La Toya Yvonne Jackson (* 29. Mai 1956 in Gary, Indiana) ist eine US-amerikanische Popsängerin und Ex-Playboy-Model. Sie ist eines der neun Geschwister der musikalisch erfolgreichen Jackson-Familie. Ihre bekannteren Geschwister sind Michael Jackson und Janet Jackson. Ihre Eltern sind Joseph Jackson und Katherine Jackson.

Leben[Bearbeiten | Quelltext bearbeiten]

La Toya war die erste Jackson-Schwester, die eine Solokarriere startete. Ihre erste Single Night Time Lover schrieb sie zusammen mit ihrem Bruder Michael. Bei dem dazugehörigen Album La Toya Jackson, das 1980 veröffentlicht wurde, wirkten u.a. Stevie Wonder und Ray Parker Jr. mit. Bis auf ihre Anfangsarbeiten wurden im Allgemeinen ihre Alben jedoch meist von Kritikern eher negativ beurteilt. Kommerziell konnte sie keine großen Erfolge verbuchen. In den deutschen Singlecharts hatte sie 1980 einen kleinen Achtungserfolg mit If You Feel the Funk. In den USA schaffte sie lediglich 1984 mit der Single Heart Don’t Lie den Sprung auf eine mittlere Platzierung in den amerikanischen Pop-Charts. Die meistverkaufte Platte, die ihre Stimme enthält, ist aber Thriller von Michael Jackson. Hier sang sie bei P.Y.T. (Pretty Young Thing) im Hintergrund; die Platte verkaufte sich insgesamt rund 100 Millionen Mal und ist das weltweit bisher erfolgreichste Album.

La Toya Jackson ist nicht nur Sängerin, sondern auch Komponistin. Ihre eigenen Titel schrieb sie meist zur Hälfte selbst. Für ihre 1984er Langspielplatte Heart Don’t Lie schrieb sie einen Titel namens Reggae Nights, der jedoch nicht auf ihrem Album zu finden ist, sondern auf dem des Künstlers Jimmy Cliff. Der Titel wurde weltweit zu einem großen Erfolg. Später schrieb sie zwei weitere Titel für ein Album von Cliff, das sogar für einen Grammy nominiert wurde.

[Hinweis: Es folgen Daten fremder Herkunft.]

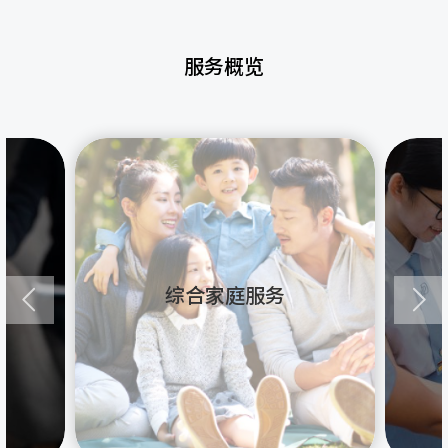
服务概览
综合家庭服务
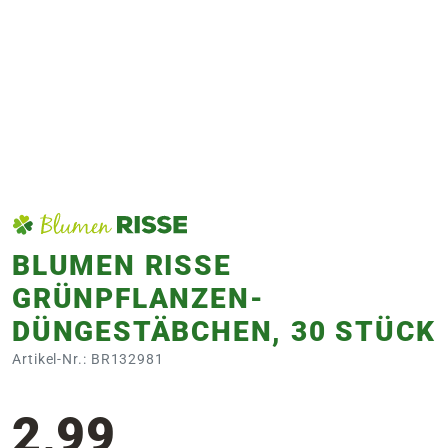
e
 Öffnungszeiten
 Öffnungszeiten
n
en
BLUMEN RISSE
GRÜNPFLANZEN-
DÜNGESTÄBCHEN, 30 STÜCK
Artikel-Nr.: BR132981
2,99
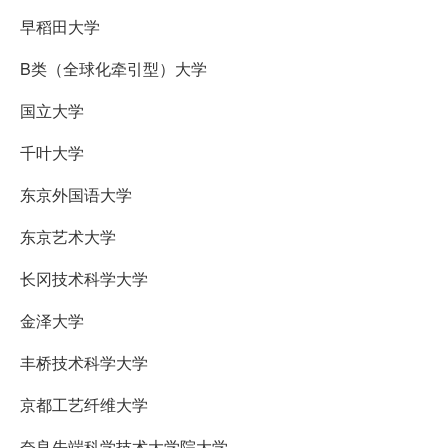
早稻田大学
B类（全球化牵引型）大学
国立大学
千叶大学
东京外国语大学
东京艺术大学
长冈技术科学大学
金泽大学
丰桥技术科学大学
京都工艺纤维大学
奈良先端科学技术大学院大学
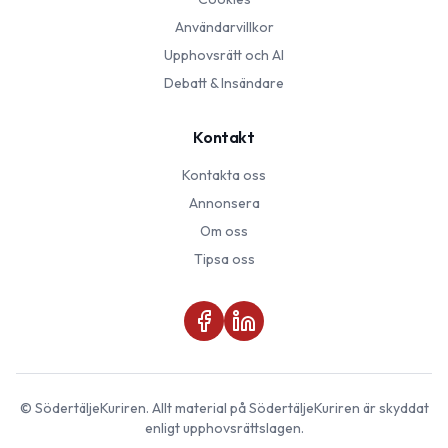
Användarvillkor
Upphovsrätt och AI
Debatt & Insändare
Kontakt
Kontakta oss
Annonsera
Om oss
Tipsa oss
©
SödertäljeKuriren
. Allt material på
SödertäljeKuriren
är skyddat
enligt upphovsrättslagen.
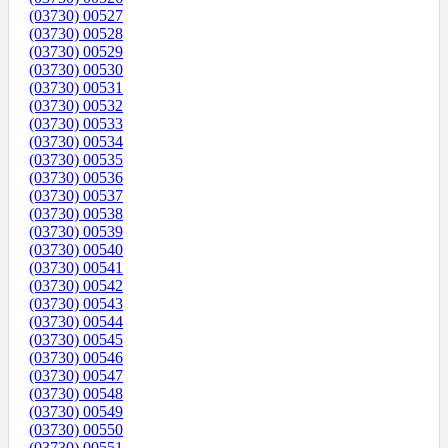
(03730) 00527
(03730) 00528
(03730) 00529
(03730) 00530
(03730) 00531
(03730) 00532
(03730) 00533
(03730) 00534
(03730) 00535
(03730) 00536
(03730) 00537
(03730) 00538
(03730) 00539
(03730) 00540
(03730) 00541
(03730) 00542
(03730) 00543
(03730) 00544
(03730) 00545
(03730) 00546
(03730) 00547
(03730) 00548
(03730) 00549
(03730) 00550
(03730) 00551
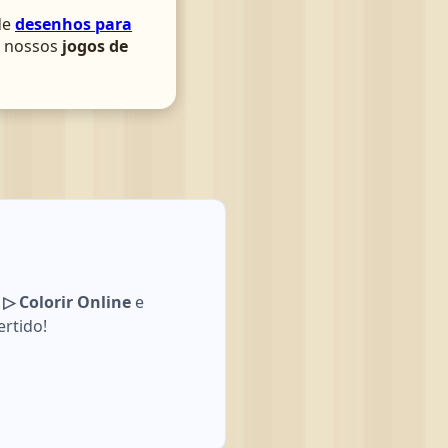
de
desenhos para
om nossos
jogos de
 Colorir Online
e
ertido!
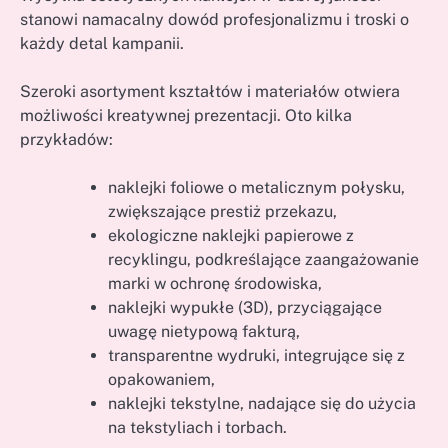
stanowi namacalny dowód profesjonalizmu i troski o
każdy detal kampanii.
Szeroki asortyment kształtów i materiałów otwiera
możliwości kreatywnej prezentacji. Oto kilka
przykładów:
naklejki foliowe o metalicznym połysku,
zwiększające prestiż przekazu,
ekologiczne naklejki papierowe z
recyklingu, podkreślające zaangażowanie
marki w ochronę środowiska,
naklejki wypukłe (3D), przyciągające
uwagę nietypową fakturą,
transparentne wydruki, integrujące się z
opakowaniem,
naklejki tekstylne, nadające się do użycia
na tekstyliach i torbach.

Jacksons Karriere wurde in den 1980er Jahren stark von Europa (insbesondere von Deutschland aus) geführt und gesteuert. 1987 unterschrieb sie einen Plattenvertrag bei der Hamburger Firma Teldec (heute East/West Records), die ihr 1988er Album La Toya koordinierte. Für dieses Album arbeitete Jackson auch mit dem britischen Hit-Produzenten-Trio Stock Aitken Waterman zusammen. Ihr Nachfolgealbum Bad Girl wurde von Tony Monn sogar vollständig in München aufgenommen. Vier Kompositionen stammten zudem vom deutschen Liedschreiberduo Klarmann/Weber.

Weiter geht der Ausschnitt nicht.